State Route 325 (SR 325) is an arc-shaped 11.1 mi state highway completely within the Chattahoochee-Oconee National Forest in Union County in the extreme northern part of the U.S. state of Georgia. It hugs the western and northern shores of Lake Nottely, and is known as Nottely Dam Road for its entire length.

==Route description==
SR 325 begins at an intersection with US 76/SR 2/SR 515 west of Blairsville. The highway travels to the northeast, and curves to a roughly northern direction, and crosses over Odom Creek and passes Confidence Cemetery. At the western terminus of Pat Colwell Road, the highway curves to the northwest. The highway curves to the west and crosses over Jack Creek.

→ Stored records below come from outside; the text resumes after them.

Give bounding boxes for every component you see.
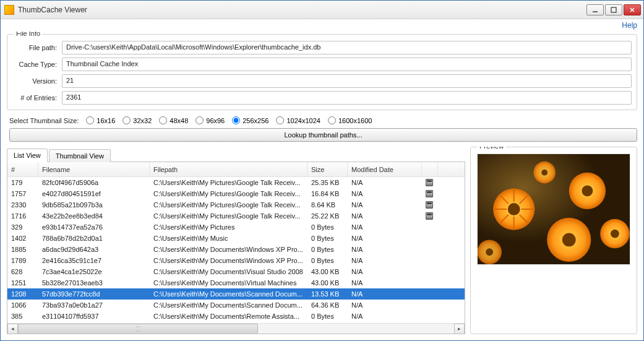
svg-rect-1	[611, 7, 616, 12]
window-buttons	[586, 4, 641, 15]
cache-type-value[interactable]: Thumbnail Cache Index	[62, 58, 632, 71]
radio-48x48[interactable]: 48x48	[159, 116, 188, 124]
radio-input-96x96[interactable]	[195, 116, 204, 124]
table-row[interactable]: 385e31104107ffd5937C:\Users\Keith\My Doc…	[7, 311, 465, 322]
th-date[interactable]: Modified Date	[348, 162, 422, 176]
table-row[interactable]: 6287c3ae4ca1e25022eC:\Users\Keith\My Doc…	[7, 266, 465, 277]
th-size[interactable]: Size	[307, 162, 348, 176]
scroll-left-button[interactable]: ◂	[7, 324, 18, 334]
cell-num: 1251	[7, 279, 38, 287]
table-row[interactable]: 171643e22b2ee8b3ed84C:\Users\Keith\My Pi…	[7, 210, 465, 222]
maximize-icon	[611, 7, 617, 13]
svg-point-6	[508, 203, 520, 215]
close-button[interactable]	[624, 4, 641, 15]
radio-16x16[interactable]: 16x16	[86, 116, 115, 124]
cell-filename: 82fc0f4967d5906a	[38, 179, 150, 186]
tab-list-view[interactable]: List View	[7, 149, 48, 162]
svg-point-18	[562, 233, 576, 247]
th-icon[interactable]	[422, 162, 438, 176]
cell-date: N/A	[348, 268, 422, 275]
table-row[interactable]: 106673ba937a0e0b1a27C:\Users\Keith\My Do…	[7, 300, 465, 311]
table-body[interactable]: 17982fc0f4967d5906aC:\Users\Keith\My Pic…	[7, 177, 465, 323]
radio-32x32[interactable]: 32x32	[122, 116, 152, 124]
tab-thumb-view[interactable]: Thumbnail View	[49, 149, 111, 162]
cell-size: 0 Bytes	[307, 223, 348, 231]
table-row[interactable]: 1757e4027d80451591efC:\Users\Keith\My Pi…	[7, 188, 465, 199]
table-row[interactable]: 329e93b14737ea52a76C:\Users\Keith\My Pic…	[7, 222, 465, 233]
minimize-button[interactable]	[586, 4, 604, 15]
cell-num: 1757	[7, 190, 38, 197]
th-num[interactable]: #	[7, 162, 38, 176]
cell-size: 0 Bytes	[307, 246, 348, 253]
radio-256x256[interactable]: 256x256	[232, 116, 268, 124]
minimize-icon	[592, 7, 598, 13]
disk-icon	[426, 190, 433, 197]
cell-size: 0 Bytes	[307, 235, 348, 242]
thumbnail-size-label: Select Thumbnail Size:	[9, 117, 79, 124]
radio-input-1024x1024[interactable]	[276, 116, 284, 124]
main-columns: List View Thumbnail View # Filename File…	[7, 147, 637, 334]
radio-input-16x16[interactable]	[86, 116, 94, 124]
file-path-row: File path: Drive-C:\users\Keith\AppData\…	[12, 41, 632, 54]
table-row[interactable]: 12515b328e27013eaeb3C:\Users\Keith\My Do…	[7, 277, 465, 288]
radio-input-256x256[interactable]	[232, 116, 240, 124]
th-filepath[interactable]: Filepath	[150, 162, 307, 176]
cell-size: 25.22 KB	[307, 212, 348, 220]
help-link[interactable]: Help	[622, 21, 637, 30]
radio-label-text: 256x256	[243, 117, 268, 124]
radio-1600x1600[interactable]: 1600x1600	[328, 116, 372, 124]
file-path-label: File path:	[12, 44, 62, 51]
cell-size: 13.53 KB	[307, 290, 348, 298]
radio-1024x1024[interactable]: 1024x1024	[276, 116, 320, 124]
radio-input-48x48[interactable]	[159, 116, 167, 124]
lookup-button[interactable]: Lookup thumbnail paths...	[9, 128, 637, 142]
radio-96x96[interactable]: 96x96	[195, 116, 225, 124]
radio-input-1600x1600[interactable]	[328, 116, 336, 124]
table-row[interactable]: 23309db585a21b097b3aC:\Users\Keith\My Pi…	[7, 199, 465, 210]
cell-date: N/A	[348, 201, 422, 209]
entries-label: # of Entries:	[12, 94, 62, 101]
cell-filename: e93b14737ea52a76	[38, 223, 150, 231]
cell-filepath: C:\Users\Keith\My Pictures\Google Talk R…	[150, 201, 307, 209]
cell-size: 43.00 KB	[307, 279, 348, 287]
cell-date: N/A	[348, 223, 422, 231]
table-container: # Filename Filepath Size Modified Date 1…	[7, 162, 465, 334]
scroll-thumb[interactable]	[18, 324, 258, 334]
table-row[interactable]: 1402788a6b78d2b2d0a1C:\Users\Keith\My Mu…	[7, 233, 465, 244]
table-row[interactable]: 17982fc0f4967d5906aC:\Users\Keith\My Pic…	[7, 177, 465, 188]
table-row[interactable]: 120857db393e772fcc8dC:\Users\Keith\My Do…	[7, 288, 465, 300]
cell-size: 8.64 KB	[307, 201, 348, 209]
table-row[interactable]: 17892e416ca35c91c1e7C:\Users\Keith\My Do…	[7, 255, 465, 266]
left-column: List View Thumbnail View # Filename File…	[7, 147, 465, 334]
preview-image	[477, 153, 630, 265]
cell-filepath: C:\Users\Keith\My Documents\Scanned Docu…	[150, 301, 307, 309]
cell-date: N/A	[348, 257, 422, 264]
cell-size: 0 Bytes	[307, 313, 348, 320]
radio-label-text: 1600x1600	[338, 117, 372, 124]
th-filename[interactable]: Filename	[38, 162, 150, 176]
version-value[interactable]: 21	[62, 74, 632, 88]
app-icon	[4, 5, 14, 15]
radio-label-text: 48x48	[170, 117, 188, 124]
cell-filepath: C:\Users\Keith\My Pictures\Google Talk R…	[150, 190, 307, 197]
cell-filepath: C:\Users\Keith\My Pictures\Google Talk R…	[150, 212, 307, 220]
right-column: Preview	[470, 147, 637, 334]
radio-input-32x32[interactable]	[122, 116, 131, 124]
cell-filename: 7c3ae4ca1e25022e	[38, 268, 150, 275]
scroll-track[interactable]	[18, 324, 454, 334]
entries-value[interactable]: 2361	[62, 91, 632, 105]
menubar: Help	[1, 19, 643, 32]
cell-date: N/A	[348, 212, 422, 220]
h-scrollbar[interactable]: ◂ ▸	[7, 323, 465, 334]
cell-date: N/A	[348, 279, 422, 287]
cell-date: N/A	[348, 290, 422, 298]
cell-size: 16.84 KB	[307, 190, 348, 197]
preview-group: Preview	[470, 147, 637, 334]
file-path-value[interactable]: Drive-C:\users\Keith\AppData\Local\Micro…	[62, 41, 632, 54]
table-row[interactable]: 1885a6dac9d29d642a3C:\Users\Keith\My Doc…	[7, 244, 465, 255]
cell-num: 2330	[7, 201, 38, 209]
scroll-right-button[interactable]: ▸	[454, 324, 465, 334]
cell-filename: 73ba937a0e0b1a27	[38, 301, 150, 309]
maximize-button[interactable]	[605, 4, 622, 15]
file-info-title: File Info	[14, 32, 43, 37]
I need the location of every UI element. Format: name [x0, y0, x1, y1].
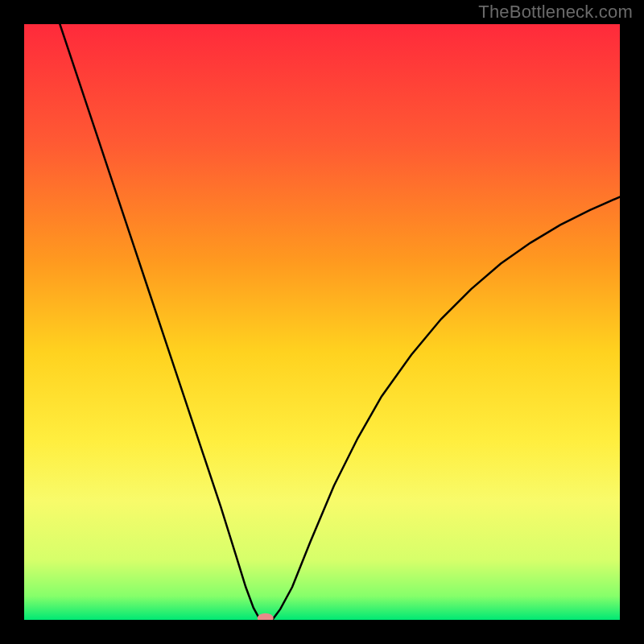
chart-svg	[24, 24, 620, 620]
chart-container: TheBottleneck.com	[0, 0, 644, 644]
plot-area	[24, 24, 620, 620]
gradient-background	[24, 24, 620, 620]
watermark-text: TheBottleneck.com	[478, 2, 633, 23]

In Dean Gap, SR 325 begins to curve back to the northwest. Just southeast of the point it curves to the north, it begins to parallel Low Creek. Just northwest of the crossing of Camp Creek, it curves to the north-northeast. After passing Mt. Zion Cemetery, it passes along the northern edge of the lake. It crosses over Nottely Dam before reaching its northern terminus, an intersection with US 19/US 129/SR 11 (Murphy Highway) south of the North Carolina state line, in Ivy Log.

==History==
SR 325 was first added to the state highway system in 1961 to provide access to Lake Nottely and Nottely Dam. The original route extended from US 76/SR 2 (today Blue Ridge Highway) north to US 19. The road has two segments divided by Pat Colwell Road. North of Pat Colwell Road, the highway was largely constructed by TVA as a loop access road for roads severed by Lake Nottely. Pat Colwell Road was part of this loop constructed around the lake, but it was never a state route.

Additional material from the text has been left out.